Гондола со звяком и стуком проходит через следующую опорную башню.
— Твоя дочь только что умерла, — говорит Тати.
— Ну какое же это оправдание? — спрашивает Сигруд. — Я старый, Тати. Все то, что мы бережем, ради чего строим, ради чего живем… Я все это потерял. Теперь меня поддерживают в живых только обида и боль. Это мои путеводные звезды. И я подозреваю, что их хватит ненадолго.
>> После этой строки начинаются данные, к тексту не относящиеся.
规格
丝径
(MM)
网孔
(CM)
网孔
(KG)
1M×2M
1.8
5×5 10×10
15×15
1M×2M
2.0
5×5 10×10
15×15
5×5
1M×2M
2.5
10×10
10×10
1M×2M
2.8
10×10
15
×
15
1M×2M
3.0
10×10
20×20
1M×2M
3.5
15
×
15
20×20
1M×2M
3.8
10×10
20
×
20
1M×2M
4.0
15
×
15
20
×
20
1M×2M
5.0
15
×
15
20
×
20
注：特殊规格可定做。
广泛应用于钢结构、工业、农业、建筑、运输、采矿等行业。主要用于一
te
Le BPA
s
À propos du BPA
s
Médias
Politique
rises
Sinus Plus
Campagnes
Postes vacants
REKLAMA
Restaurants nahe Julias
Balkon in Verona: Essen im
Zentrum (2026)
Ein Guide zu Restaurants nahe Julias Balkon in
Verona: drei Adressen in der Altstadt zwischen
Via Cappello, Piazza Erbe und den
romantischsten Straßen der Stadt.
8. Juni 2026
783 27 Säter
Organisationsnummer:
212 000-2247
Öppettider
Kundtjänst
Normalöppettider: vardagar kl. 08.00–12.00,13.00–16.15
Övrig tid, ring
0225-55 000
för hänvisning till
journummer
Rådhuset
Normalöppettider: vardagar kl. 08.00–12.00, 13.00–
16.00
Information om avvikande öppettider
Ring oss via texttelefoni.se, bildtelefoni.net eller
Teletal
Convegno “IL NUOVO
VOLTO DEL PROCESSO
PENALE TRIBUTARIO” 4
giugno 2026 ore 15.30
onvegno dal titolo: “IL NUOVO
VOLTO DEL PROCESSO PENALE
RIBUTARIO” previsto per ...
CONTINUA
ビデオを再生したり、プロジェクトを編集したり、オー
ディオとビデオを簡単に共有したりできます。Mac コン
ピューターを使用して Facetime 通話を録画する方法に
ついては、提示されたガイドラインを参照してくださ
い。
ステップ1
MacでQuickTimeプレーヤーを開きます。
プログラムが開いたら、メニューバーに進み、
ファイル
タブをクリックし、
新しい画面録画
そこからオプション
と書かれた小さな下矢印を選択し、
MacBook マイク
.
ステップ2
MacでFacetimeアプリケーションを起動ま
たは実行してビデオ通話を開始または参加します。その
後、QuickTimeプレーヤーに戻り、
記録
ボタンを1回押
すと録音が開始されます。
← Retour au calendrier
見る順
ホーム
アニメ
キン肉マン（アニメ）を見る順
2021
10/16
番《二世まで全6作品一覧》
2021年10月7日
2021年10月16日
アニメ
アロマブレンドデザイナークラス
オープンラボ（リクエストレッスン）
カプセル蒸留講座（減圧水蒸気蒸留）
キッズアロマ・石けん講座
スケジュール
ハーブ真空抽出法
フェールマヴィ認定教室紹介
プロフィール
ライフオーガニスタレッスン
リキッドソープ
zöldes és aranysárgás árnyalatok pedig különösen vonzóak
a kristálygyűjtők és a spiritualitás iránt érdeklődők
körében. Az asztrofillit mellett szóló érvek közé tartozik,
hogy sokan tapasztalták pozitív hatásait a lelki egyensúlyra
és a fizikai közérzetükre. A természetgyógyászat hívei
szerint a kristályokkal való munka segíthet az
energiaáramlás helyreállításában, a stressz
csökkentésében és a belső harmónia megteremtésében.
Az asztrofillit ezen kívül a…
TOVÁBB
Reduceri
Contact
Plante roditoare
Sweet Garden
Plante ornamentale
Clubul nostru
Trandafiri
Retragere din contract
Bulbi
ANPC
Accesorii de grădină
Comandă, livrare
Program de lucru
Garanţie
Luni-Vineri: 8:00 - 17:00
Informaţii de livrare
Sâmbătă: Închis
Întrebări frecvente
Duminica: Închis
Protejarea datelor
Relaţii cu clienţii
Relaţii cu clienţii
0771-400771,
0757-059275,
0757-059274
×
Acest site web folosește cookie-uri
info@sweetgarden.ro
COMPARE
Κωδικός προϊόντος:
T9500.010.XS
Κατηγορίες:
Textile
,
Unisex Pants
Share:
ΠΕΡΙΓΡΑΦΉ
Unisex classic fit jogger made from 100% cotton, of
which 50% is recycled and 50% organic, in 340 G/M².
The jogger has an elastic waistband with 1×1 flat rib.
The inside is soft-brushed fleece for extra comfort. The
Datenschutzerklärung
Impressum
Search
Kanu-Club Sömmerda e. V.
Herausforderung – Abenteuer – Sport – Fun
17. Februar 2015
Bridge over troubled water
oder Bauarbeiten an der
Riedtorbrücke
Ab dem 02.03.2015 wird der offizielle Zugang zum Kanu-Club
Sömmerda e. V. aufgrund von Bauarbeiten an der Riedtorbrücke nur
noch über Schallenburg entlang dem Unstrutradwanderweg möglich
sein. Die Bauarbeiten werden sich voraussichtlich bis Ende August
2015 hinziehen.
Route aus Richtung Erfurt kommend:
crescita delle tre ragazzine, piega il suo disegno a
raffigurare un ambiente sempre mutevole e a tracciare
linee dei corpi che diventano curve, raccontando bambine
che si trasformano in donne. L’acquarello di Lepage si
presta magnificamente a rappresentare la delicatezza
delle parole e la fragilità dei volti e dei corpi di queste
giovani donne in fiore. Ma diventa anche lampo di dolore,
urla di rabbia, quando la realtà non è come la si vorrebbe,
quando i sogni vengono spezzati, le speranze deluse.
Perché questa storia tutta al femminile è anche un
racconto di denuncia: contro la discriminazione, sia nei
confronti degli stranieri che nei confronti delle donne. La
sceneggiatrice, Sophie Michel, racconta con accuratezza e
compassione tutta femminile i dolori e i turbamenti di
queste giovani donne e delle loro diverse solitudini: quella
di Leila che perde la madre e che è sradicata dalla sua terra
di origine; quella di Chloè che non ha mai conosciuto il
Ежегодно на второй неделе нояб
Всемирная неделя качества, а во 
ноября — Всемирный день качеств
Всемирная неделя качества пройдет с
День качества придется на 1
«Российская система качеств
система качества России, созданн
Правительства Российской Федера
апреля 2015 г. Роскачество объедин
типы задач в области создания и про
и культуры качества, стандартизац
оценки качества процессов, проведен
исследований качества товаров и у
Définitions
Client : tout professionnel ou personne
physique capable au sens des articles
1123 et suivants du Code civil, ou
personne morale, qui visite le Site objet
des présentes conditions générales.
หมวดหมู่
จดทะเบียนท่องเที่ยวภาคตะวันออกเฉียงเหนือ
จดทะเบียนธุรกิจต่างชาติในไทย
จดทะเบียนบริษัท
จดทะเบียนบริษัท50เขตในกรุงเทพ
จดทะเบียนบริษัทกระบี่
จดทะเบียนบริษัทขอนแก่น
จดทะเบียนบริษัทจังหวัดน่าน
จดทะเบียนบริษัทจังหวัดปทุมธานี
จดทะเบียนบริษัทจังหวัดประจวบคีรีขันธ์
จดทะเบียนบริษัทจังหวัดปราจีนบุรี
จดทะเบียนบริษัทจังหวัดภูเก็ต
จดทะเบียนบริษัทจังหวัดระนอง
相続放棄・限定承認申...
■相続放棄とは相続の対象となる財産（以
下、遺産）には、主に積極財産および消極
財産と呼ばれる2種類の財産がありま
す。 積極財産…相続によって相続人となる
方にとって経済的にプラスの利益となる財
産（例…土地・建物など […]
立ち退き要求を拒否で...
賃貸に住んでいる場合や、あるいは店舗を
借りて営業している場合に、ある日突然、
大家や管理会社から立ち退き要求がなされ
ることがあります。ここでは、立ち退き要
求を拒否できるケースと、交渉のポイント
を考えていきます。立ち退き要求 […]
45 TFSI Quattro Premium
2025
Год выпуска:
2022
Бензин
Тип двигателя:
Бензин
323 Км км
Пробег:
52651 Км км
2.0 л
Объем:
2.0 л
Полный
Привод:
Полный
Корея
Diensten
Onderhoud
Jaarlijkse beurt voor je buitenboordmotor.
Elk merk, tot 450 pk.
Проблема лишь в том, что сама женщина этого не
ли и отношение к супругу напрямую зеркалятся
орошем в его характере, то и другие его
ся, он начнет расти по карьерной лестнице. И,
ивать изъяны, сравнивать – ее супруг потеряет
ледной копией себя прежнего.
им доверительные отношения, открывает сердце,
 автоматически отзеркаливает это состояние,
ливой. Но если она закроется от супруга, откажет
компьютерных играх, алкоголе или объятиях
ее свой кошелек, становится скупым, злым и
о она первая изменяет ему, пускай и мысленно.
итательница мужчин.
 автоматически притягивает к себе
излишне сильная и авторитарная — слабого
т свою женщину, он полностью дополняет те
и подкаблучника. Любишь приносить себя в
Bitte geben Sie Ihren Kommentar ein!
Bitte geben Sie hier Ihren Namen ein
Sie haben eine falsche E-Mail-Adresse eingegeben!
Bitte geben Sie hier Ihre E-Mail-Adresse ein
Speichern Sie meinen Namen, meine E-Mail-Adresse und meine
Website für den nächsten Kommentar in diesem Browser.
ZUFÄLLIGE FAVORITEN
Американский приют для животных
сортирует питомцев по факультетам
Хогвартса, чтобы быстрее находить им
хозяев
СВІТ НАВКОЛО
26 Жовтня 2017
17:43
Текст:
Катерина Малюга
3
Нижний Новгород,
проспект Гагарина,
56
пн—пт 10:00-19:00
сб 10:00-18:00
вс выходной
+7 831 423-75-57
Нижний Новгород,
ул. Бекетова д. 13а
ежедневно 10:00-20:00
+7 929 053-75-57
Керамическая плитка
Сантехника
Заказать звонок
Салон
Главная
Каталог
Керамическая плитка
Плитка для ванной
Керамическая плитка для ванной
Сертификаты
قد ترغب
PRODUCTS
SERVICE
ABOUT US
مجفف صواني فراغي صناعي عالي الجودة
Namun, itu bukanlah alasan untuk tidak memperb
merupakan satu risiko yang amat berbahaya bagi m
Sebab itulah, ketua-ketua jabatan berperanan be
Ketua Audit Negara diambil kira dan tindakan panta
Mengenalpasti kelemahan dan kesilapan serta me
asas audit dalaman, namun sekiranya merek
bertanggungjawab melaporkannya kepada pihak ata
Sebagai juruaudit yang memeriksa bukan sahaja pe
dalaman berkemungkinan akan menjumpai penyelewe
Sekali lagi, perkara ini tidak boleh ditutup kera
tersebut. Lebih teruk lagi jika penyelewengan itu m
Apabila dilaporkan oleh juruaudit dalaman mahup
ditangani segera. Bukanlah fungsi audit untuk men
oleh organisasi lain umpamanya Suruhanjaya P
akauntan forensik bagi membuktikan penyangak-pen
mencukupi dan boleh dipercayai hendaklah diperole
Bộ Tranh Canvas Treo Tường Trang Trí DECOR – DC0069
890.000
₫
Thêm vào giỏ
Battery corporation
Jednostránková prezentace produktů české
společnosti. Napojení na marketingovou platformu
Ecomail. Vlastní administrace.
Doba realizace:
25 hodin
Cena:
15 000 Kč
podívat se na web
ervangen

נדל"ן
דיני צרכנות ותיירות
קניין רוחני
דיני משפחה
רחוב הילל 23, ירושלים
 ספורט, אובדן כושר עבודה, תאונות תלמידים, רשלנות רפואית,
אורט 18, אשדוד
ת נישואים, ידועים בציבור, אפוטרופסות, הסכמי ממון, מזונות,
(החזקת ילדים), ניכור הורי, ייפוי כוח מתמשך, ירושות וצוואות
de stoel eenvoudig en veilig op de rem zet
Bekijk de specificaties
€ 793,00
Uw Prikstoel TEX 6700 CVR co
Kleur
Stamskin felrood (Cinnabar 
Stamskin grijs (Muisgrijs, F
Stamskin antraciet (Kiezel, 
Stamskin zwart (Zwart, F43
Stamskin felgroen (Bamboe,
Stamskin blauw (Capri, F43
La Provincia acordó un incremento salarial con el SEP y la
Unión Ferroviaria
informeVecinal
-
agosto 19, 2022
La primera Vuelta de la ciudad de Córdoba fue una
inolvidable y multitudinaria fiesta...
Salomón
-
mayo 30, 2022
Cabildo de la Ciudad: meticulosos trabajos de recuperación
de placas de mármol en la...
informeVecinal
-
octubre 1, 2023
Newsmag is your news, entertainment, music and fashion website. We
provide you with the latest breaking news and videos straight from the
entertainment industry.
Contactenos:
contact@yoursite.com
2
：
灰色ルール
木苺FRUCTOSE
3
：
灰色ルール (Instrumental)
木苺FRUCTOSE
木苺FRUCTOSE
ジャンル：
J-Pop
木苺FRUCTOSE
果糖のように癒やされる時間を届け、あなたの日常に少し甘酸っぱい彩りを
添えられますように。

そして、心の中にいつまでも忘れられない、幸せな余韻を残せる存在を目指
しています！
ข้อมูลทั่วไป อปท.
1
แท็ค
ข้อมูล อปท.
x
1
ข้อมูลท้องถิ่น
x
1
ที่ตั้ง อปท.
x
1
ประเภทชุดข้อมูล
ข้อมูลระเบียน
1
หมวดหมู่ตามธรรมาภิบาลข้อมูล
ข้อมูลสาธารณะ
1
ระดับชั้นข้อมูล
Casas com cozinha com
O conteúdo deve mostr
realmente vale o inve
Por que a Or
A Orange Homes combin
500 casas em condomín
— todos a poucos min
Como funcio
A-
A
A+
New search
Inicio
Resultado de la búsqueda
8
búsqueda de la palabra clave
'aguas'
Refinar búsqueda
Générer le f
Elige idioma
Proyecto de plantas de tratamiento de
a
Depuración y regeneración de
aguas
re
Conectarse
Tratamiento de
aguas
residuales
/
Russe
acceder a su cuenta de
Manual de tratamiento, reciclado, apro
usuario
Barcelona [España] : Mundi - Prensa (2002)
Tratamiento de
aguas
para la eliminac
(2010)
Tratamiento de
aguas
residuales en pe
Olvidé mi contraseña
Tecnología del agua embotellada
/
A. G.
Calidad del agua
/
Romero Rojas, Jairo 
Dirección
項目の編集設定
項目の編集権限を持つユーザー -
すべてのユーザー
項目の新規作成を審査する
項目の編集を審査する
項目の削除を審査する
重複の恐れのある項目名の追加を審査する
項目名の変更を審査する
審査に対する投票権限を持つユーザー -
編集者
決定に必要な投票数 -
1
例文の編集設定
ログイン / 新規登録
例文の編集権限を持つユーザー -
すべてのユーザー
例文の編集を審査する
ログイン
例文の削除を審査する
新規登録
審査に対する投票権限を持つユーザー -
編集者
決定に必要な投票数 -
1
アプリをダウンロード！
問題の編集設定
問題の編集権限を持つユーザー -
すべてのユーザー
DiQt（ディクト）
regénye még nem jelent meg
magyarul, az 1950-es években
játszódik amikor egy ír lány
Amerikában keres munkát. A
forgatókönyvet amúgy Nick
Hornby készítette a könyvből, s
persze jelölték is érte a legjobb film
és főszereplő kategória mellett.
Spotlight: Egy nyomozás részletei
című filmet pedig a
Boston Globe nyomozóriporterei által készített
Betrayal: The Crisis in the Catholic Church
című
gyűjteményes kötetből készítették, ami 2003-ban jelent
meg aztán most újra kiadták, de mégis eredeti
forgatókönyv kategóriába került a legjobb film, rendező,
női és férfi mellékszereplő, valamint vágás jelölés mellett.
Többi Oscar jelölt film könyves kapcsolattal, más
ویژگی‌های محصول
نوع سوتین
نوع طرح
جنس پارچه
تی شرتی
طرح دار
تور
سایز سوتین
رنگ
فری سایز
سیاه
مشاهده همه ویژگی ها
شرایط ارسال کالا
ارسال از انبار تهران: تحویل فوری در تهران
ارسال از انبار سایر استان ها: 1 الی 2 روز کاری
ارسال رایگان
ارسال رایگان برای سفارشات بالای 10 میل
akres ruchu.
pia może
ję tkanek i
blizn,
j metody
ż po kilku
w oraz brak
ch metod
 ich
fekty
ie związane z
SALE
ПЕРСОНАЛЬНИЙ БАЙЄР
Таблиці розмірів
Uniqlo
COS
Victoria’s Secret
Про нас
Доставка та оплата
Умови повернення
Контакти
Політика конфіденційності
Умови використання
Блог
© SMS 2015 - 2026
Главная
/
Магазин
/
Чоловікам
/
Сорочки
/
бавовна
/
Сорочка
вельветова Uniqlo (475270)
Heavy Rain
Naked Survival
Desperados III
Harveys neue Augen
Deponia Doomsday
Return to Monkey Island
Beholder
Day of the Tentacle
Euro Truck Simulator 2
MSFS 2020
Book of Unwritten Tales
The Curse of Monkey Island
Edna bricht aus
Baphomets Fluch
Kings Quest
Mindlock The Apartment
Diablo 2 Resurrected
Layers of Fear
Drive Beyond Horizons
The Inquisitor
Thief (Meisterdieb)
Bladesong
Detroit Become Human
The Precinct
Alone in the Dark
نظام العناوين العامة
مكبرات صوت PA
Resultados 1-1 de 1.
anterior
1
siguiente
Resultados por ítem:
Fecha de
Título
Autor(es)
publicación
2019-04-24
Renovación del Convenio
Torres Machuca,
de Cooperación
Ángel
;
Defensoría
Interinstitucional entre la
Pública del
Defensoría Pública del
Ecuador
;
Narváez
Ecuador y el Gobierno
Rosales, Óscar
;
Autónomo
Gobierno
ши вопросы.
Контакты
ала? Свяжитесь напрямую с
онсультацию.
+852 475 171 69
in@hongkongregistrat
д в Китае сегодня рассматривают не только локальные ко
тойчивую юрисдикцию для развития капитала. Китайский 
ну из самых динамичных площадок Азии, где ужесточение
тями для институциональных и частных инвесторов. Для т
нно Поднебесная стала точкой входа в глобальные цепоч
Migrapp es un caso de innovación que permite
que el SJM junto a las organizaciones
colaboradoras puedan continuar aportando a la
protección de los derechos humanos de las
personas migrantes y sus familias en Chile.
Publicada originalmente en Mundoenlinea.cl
— Значит, ты живешь ради того, чтобы причинять боль, — говорит Тати. — И больше ничего?
Сигруд молчит.
— Знаю, я молода, — мягко добавляет Тати, — но мне кажется, что… что смерть — это всего лишь гроза. Просто ветер и шум. От такого нельзя просить смысла. Даже своего собственного. — Она качает головой. — Я думала, мне станет легче. Ты их убил, ты причинил им боль. Но я… ничего не чувствую.
— С гневом тяжело жить, Татьяна. Я думаю, иногда нас не наказывают за наш гнев — я думаю, гнев и есть наказание.
— Или, возможно, — говорит Тати, — мы просто не наказывали нужных людей.
Они сидят в тишине.
— Мама бы этого не сказала, верно? — тихо спрашивает Тати.
— Нет. Не сказала бы.
— Может, я уже меняюсь. Может, я даже не осознаю, как это происходит.
Сигруд смотрит на нее, стиснув зубы.
— Если ты и впрямь изменишься, Тати… Если что-то овладеет тобой и сделает другой… Я не позволю тебе забыть, кто ты такая. Я буду рядом, чтобы об этом напоминать, Татьяна Комайд. Пока ты не станешь собой.
— Мне показалось, ты не собирался задерживаться здесь надолго.
— Ради тебя я останусь.
Она смотрит на него вопросительно — конечно, задается вопросом, сказал ли он ей на этот раз всю правду.
— Ты устала, — произносит он. — Поспи здесь, если хочешь.
— И ты правда останешься?
— Закрой глаза, — говорит он. — Утром найдешь меня рядом.